Engineering Notes

Engineering Notes

Thoughts and Ideas on AI by Muthukrishnan

The Skill That Will Define Your Career in 2026

25 Dec 2025

Why mastering “what” and “why” matters more than ever in the age of AI


The Three Layers of Every Job

Here’s a framework I’ve been thinking about: every job, every role, every task you do breaks down into three fundamental layers.

The Three Layers of Every Job

Why

The purpose. The demand. The reason something needs to exist.

What

The decision. The direction. Choosing what to build, what to solve, what to prioritize.

How

The execution. The method. The implementation details.

These layers aren’t new. They’ve always existed. But AI is fundamentally reshaping how value is distributed across them.


AI Is Rapidly Solving the “How”

Let’s be clear about what’s happening: AI is getting exceptionally good at the “how” layer.

Write code? AI can do it. Generate a marketing email? Done. Create a design mockup? Handled. Summarize a document, analyze data, build a prototype, all increasingly within AI’s reach.

This isn’t speculation. It’s already here. Teams are shipping AI-generated code at scale. Content is being produced faster than ever. The execution layer is being automated.

But here’s what most people miss about this shift.


The “What” Is Hard for AI

The “what” layer is deciding what to build, what problem to solve, what direction to take, remains stubbornly difficult for AI.

Why?

Because “what” decisions often involve something that has never been done before. They require judgment calls in ambiguous situations. They demand understanding of context that doesn’t exist in any training dataset.

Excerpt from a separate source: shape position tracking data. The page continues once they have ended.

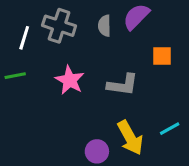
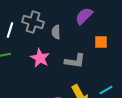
gray semicircle: (104, 26) -> (56, 32), moved

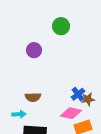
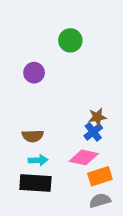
brown star: (88, 99) -> (97, 117), moved
cyan arrow: (19, 114) -> (38, 160), moved

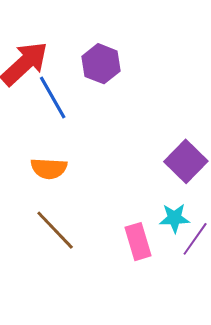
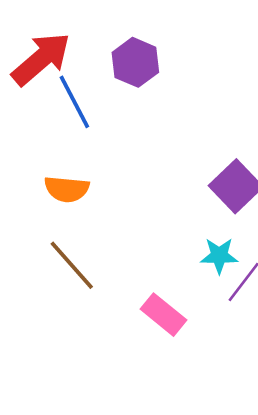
pink rectangle: (138, 242) -> (164, 315), moved, turned -36

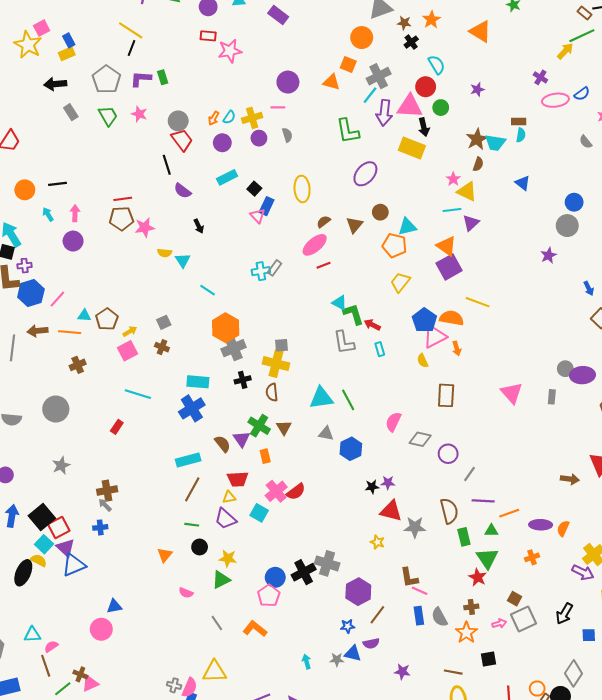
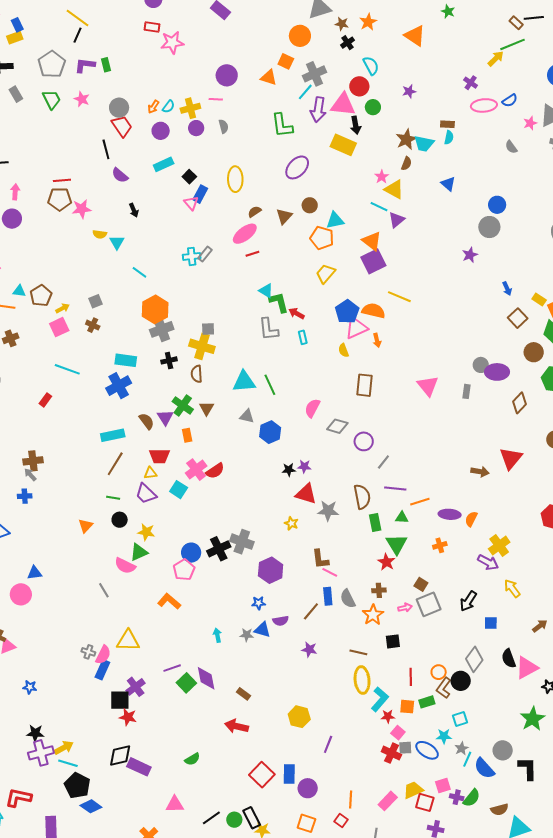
cyan line: (452, 210) -> (379, 207), turned 30
pink semicircle: (186, 593) -> (125, 566), moved, size x1.5
brown line: (377, 615) -> (311, 611), moved
gray line: (217, 623) -> (104, 590), moved

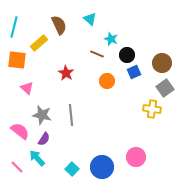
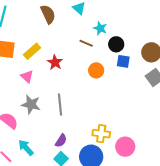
yellow rectangle: (39, 43) -> (32, 51), moved
blue square: (134, 72) -> (123, 61), turned 32
pink triangle: (27, 88) -> (27, 76), moved
yellow cross: (152, 109) -> (101, 134), moved
purple semicircle: (44, 139) -> (61, 141), moved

Think about it: the “how” has been done a million times. There are patterns, best practices, documented solutions. That’s exactly what makes it trainable.

The “what” is the opposite. It’s novel. It’s contextual. It’s the space where you’re making decisions without a playbook.

Where AI Excels vs. Where Humans Lead


The “Why” Is the Moat

If “what” is hard for AI, “why” is nearly untouchable.

The “why” is what makes people care before a product even exists. It’s conviction. It’s meaning. It’s the foundation of every brand, every movement, every product that ever mattered.

AI can help you build faster. It can optimize, iterate, and execute at scale.

But it can’t wake up one day and decide something needs to exist. It can’t tell you what’s worth building. It can’t create demand from nothing.

That’s a human act.


This Isn’t New, It’s Just the Next Abstraction Layer

We’ve seen this pattern before.

Each Layer Commoditizes the One Below

When calculators arrived, you stopped needing to know how to multiply. You only needed to know why and what to calculate.

When spreadsheets emerged, manual calculation became obsolete. The value shifted to knowing what questions to ask of the data.

When SQL made data retrieval accessible, the competitive advantage moved to understanding what insights mattered.

AI is doing the same thing abstracting away the “how” and pushing value upward to “why” and “what.”

The people who thrived at each transition were the ones who moved up the stack quickly. The pattern hasn’t changed.


What This Means for Software Engineers

Software engineering has always been heavy on the “how” side.

Write the code. Implement the solution. Ship the feature.

That’s exactly the part getting commoditized fastest.

The engineers who will thrive aren’t the ones with the most elegant implementations. They’re the ones who can look at a problem and say:

That’s a “what” skill. And critically, it’s learnable.


The Uncomfortable Truth

Most software engineering training, hiring, and career ladders are still optimized for “how.”

We interview for algorithms. We promote for shipping. We reward lines of code and features delivered.

The incentive structures haven’t caught up to the reality.

The engineers who recognize this shift early and deliberately cultivate “what” skills =will have a significant advantage. Not because “how” skills become worthless, but because they become table stakes. The baseline. The commodity.


Where to Position Yourself

The most valuable skill won’t be prompting AI. It won’t even be building AI systems.

It will be mastering the “why” and “what”, the layers that remain distinctly human.

Until AI can solve the “why,” humans are safe.

But if your job is mostly about “how,” I’d move up the stack.

Fast.


How to Develop “What” Skills

Moving from “how” to “what” isn’t about abandoning technical depth. It’s about expanding your perspective. Some practical approaches:

  1. Ask “should we?” before “how do we?” - Train yourself to question whether a solution is worth building before diving into implementation.

  2. Understand the business context - Know why your work matters to customers, to revenue, to the company’s strategy. The “what” becomes clearer when you understand the “why.”

  3. Practice saying no - The ability to kill bad ideas early is a “what” skill. It requires confidence and judgment.

  4. Embrace ambiguity - “What” decisions rarely have clear right answers. Get comfortable making calls with incomplete information.

  5. Spend time with customers - Understanding real problems, not just technical specifications, shifts your thinking from execution to direction.


The big picture here isn’t that different from the past. Technology has always added abstraction layers on top of jobs.

AI is just adding the next one.

The question isn’t whether this shift is coming. It’s whether you’ll be ready for it.